TASK DESCRIPTION:
A faithful copy is needed. Set down all of the data below exactly.
──────── TASK MATERIAL
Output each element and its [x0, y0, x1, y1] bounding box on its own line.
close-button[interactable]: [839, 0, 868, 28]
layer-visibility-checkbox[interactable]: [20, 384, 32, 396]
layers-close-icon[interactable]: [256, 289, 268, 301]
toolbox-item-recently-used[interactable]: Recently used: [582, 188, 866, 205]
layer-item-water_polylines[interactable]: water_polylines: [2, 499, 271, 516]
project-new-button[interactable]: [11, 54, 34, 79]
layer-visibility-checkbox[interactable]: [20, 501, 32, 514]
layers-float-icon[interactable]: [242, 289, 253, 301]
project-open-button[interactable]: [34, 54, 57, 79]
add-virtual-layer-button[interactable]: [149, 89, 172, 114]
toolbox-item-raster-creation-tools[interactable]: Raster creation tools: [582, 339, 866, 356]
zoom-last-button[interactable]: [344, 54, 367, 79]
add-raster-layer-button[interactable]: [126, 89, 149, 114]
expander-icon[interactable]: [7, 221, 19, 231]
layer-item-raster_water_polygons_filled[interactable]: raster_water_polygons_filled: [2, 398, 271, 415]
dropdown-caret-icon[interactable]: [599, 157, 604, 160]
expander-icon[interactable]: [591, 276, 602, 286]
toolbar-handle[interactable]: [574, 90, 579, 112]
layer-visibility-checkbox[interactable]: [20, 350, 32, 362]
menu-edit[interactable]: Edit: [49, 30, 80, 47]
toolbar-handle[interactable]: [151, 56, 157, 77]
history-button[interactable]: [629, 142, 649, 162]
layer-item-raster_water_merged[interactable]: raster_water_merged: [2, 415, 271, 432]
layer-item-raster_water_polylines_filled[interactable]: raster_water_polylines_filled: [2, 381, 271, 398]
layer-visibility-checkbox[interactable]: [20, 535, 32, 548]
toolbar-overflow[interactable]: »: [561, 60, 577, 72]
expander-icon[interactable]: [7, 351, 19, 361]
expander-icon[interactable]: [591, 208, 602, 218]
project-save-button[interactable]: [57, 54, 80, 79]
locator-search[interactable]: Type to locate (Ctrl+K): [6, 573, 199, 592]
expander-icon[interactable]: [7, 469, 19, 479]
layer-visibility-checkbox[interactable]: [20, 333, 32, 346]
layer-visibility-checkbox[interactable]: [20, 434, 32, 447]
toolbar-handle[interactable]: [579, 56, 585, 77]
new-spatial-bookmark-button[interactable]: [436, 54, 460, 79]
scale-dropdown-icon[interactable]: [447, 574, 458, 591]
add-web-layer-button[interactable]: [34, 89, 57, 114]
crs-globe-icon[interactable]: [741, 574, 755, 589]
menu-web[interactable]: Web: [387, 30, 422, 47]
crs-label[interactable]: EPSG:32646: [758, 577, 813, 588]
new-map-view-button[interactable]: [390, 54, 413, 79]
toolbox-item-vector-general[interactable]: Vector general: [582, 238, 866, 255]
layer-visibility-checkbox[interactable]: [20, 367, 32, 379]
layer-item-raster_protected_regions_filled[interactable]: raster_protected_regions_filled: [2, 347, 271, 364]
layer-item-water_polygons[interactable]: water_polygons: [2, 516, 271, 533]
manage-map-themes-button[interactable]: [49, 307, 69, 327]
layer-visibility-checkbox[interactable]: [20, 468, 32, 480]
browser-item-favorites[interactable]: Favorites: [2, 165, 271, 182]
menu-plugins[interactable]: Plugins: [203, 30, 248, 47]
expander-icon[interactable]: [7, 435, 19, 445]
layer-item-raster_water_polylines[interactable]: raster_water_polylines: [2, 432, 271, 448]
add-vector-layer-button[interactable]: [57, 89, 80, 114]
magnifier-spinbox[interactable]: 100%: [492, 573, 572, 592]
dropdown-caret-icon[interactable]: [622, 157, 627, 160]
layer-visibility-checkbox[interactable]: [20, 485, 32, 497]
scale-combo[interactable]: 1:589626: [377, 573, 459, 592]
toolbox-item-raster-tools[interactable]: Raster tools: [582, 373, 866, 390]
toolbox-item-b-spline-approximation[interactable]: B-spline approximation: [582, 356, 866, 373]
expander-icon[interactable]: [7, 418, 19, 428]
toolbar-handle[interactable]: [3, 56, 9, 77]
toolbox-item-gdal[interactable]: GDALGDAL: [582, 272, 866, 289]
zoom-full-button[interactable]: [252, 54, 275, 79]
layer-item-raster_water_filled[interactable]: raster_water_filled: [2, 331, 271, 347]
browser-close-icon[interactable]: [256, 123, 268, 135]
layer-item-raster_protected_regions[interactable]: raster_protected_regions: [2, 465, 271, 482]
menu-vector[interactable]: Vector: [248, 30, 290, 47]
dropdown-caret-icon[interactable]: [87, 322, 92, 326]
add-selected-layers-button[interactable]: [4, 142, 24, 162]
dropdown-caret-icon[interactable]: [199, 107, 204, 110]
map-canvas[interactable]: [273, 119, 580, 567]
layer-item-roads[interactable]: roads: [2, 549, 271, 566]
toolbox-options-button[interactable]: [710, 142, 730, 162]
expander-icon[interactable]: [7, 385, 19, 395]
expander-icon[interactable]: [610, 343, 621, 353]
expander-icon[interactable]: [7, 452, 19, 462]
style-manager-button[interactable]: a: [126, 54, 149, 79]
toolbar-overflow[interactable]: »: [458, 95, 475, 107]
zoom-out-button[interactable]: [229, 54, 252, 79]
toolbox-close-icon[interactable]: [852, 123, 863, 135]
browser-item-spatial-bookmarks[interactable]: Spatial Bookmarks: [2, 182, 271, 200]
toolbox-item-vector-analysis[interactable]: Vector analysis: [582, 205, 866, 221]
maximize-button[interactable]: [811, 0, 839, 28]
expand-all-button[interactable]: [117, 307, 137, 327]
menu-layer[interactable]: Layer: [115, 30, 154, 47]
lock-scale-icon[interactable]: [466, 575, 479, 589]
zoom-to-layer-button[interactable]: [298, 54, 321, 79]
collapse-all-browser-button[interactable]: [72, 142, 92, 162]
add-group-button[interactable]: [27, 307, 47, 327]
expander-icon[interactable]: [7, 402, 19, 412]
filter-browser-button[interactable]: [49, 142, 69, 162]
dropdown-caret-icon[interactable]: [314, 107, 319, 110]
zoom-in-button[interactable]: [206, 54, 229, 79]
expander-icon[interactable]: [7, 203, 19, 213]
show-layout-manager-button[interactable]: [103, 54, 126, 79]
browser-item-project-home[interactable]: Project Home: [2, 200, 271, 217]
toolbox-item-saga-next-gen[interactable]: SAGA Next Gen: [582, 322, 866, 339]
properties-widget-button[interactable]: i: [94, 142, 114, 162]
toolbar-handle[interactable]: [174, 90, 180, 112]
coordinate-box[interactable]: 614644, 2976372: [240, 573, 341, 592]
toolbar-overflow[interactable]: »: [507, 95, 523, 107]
────────────────
TASK RESPONSE:
Output each element and its [x0, y0, x1, y1] bounding box on its own line.
close-button[interactable]: [839, 0, 868, 28]
layer-visibility-checkbox[interactable]: [20, 384, 32, 396]
layers-close-icon[interactable]: [256, 289, 268, 301]
toolbox-item-recently-used[interactable]: Recently used: [582, 188, 866, 205]
layer-item-water_polylines[interactable]: water_polylines: [2, 499, 271, 516]
project-new-button[interactable]: [11, 54, 34, 79]
layer-visibility-checkbox[interactable]: [20, 501, 32, 514]
layers-float-icon[interactable]: [242, 289, 253, 301]
project-open-button[interactable]: [34, 54, 57, 79]
add-virtual-layer-button[interactable]: [149, 89, 172, 114]
toolbox-item-raster-creation-tools[interactable]: Raster creation tools: [582, 339, 866, 356]
zoom-last-button[interactable]: [344, 54, 367, 79]
add-raster-layer-button[interactable]: [126, 89, 149, 114]
expander-icon[interactable]: [7, 221, 19, 231]
layer-item-raster_water_polygons_filled[interactable]: raster_water_polygons_filled: [2, 398, 271, 415]
dropdown-caret-icon[interactable]: [599, 157, 604, 160]
expander-icon[interactable]: [591, 276, 602, 286]
toolbar-handle[interactable]: [574, 90, 579, 112]
layer-visibility-checkbox[interactable]: [20, 350, 32, 362]
menu-edit[interactable]: Edit: [49, 30, 80, 47]
toolbar-handle[interactable]: [151, 56, 157, 77]
history-button[interactable]: [629, 142, 649, 162]
layer-item-raster_water_merged[interactable]: raster_water_merged: [2, 415, 271, 432]
layer-item-raster_water_polylines_filled[interactable]: raster_water_polylines_filled: [2, 381, 271, 398]
layer-visibility-checkbox[interactable]: [20, 535, 32, 548]
toolbar-overflow[interactable]: »: [561, 60, 577, 72]
expander-icon[interactable]: [7, 351, 19, 361]
expander-icon[interactable]: [591, 208, 602, 218]
project-save-button[interactable]: [57, 54, 80, 79]
locator-search[interactable]: Type to locate (Ctrl+K): [6, 573, 199, 592]
expander-icon[interactable]: [7, 469, 19, 479]
layer-visibility-checkbox[interactable]: [20, 333, 32, 346]
layer-visibility-checkbox[interactable]: [20, 434, 32, 447]
toolbar-handle[interactable]: [579, 56, 585, 77]
new-spatial-bookmark-button[interactable]: [436, 54, 460, 79]
scale-dropdown-icon[interactable]: [447, 574, 458, 591]
add-web-layer-button[interactable]: [34, 89, 57, 114]
crs-globe-icon[interactable]: [741, 574, 755, 589]
menu-web[interactable]: Web: [387, 30, 422, 47]
crs-label[interactable]: EPSG:32646: [758, 577, 813, 588]
new-map-view-button[interactable]: [390, 54, 413, 79]
toolbox-item-vector-general[interactable]: Vector general: [582, 238, 866, 255]
layer-visibility-checkbox[interactable]: [20, 367, 32, 379]
layer-item-raster_protected_regions_filled[interactable]: raster_protected_regions_filled: [2, 347, 271, 364]
layer-item-water_polygons[interactable]: water_polygons: [2, 516, 271, 533]
manage-map-themes-button[interactable]: [49, 307, 69, 327]
layer-visibility-checkbox[interactable]: [20, 468, 32, 480]
browser-item-favorites[interactable]: Favorites: [2, 165, 271, 182]
menu-plugins[interactable]: Plugins: [203, 30, 248, 47]
expander-icon[interactable]: [7, 435, 19, 445]
layer-item-raster_water_polylines[interactable]: raster_water_polylines: [2, 432, 271, 448]
add-vector-layer-button[interactable]: [57, 89, 80, 114]
magnifier-spinbox[interactable]: 100%: [492, 573, 572, 592]
dropdown-caret-icon[interactable]: [622, 157, 627, 160]
layer-visibility-checkbox[interactable]: [20, 485, 32, 497]
scale-combo[interactable]: 1:589626: [377, 573, 459, 592]
toolbox-item-raster-tools[interactable]: Raster tools: [582, 373, 866, 390]
toolbox-item-b-spline-approximation[interactable]: B-spline approximation: [582, 356, 866, 373]
expander-icon[interactable]: [7, 418, 19, 428]
toolbar-handle[interactable]: [3, 56, 9, 77]
toolbox-item-gdal[interactable]: GDALGDAL: [582, 272, 866, 289]
zoom-full-button[interactable]: [252, 54, 275, 79]
layer-item-raster_water_filled[interactable]: raster_water_filled: [2, 331, 271, 347]
browser-close-icon[interactable]: [256, 123, 268, 135]
layer-item-raster_protected_regions[interactable]: raster_protected_regions: [2, 465, 271, 482]
menu-vector[interactable]: Vector: [248, 30, 290, 47]
dropdown-caret-icon[interactable]: [87, 322, 92, 326]
add-selected-layers-button[interactable]: [4, 142, 24, 162]
dropdown-caret-icon[interactable]: [199, 107, 204, 110]
map-canvas[interactable]: [273, 119, 580, 567]
layer-item-roads[interactable]: roads: [2, 549, 271, 566]
toolbox-options-button[interactable]: [710, 142, 730, 162]
expander-icon[interactable]: [7, 385, 19, 395]
expander-icon[interactable]: [610, 343, 621, 353]
expander-icon[interactable]: [7, 452, 19, 462]
style-manager-button[interactable]: a: [126, 54, 149, 79]
toolbar-overflow[interactable]: »: [458, 95, 475, 107]
zoom-out-button[interactable]: [229, 54, 252, 79]
toolbox-close-icon[interactable]: [852, 123, 863, 135]
browser-item-spatial-bookmarks[interactable]: Spatial Bookmarks: [2, 182, 271, 200]
toolbox-item-vector-analysis[interactable]: Vector analysis: [582, 205, 866, 221]
maximize-button[interactable]: [811, 0, 839, 28]
expand-all-button[interactable]: [117, 307, 137, 327]
menu-layer[interactable]: Layer: [115, 30, 154, 47]
lock-scale-icon[interactable]: [466, 575, 479, 589]
zoom-to-layer-button[interactable]: [298, 54, 321, 79]
collapse-all-browser-button[interactable]: [72, 142, 92, 162]
add-group-button[interactable]: [27, 307, 47, 327]
expander-icon[interactable]: [7, 402, 19, 412]
filter-browser-button[interactable]: [49, 142, 69, 162]
dropdown-caret-icon[interactable]: [314, 107, 319, 110]
zoom-in-button[interactable]: [206, 54, 229, 79]
expander-icon[interactable]: [7, 203, 19, 213]
show-layout-manager-button[interactable]: [103, 54, 126, 79]
browser-item-project-home[interactable]: Project Home: [2, 200, 271, 217]
toolbox-item-saga-next-gen[interactable]: SAGA Next Gen: [582, 322, 866, 339]
properties-widget-button[interactable]: i: [94, 142, 114, 162]
toolbar-handle[interactable]: [174, 90, 180, 112]
coordinate-box[interactable]: 614644, 2976372: [240, 573, 341, 592]
toolbar-overflow[interactable]: »: [507, 95, 523, 107]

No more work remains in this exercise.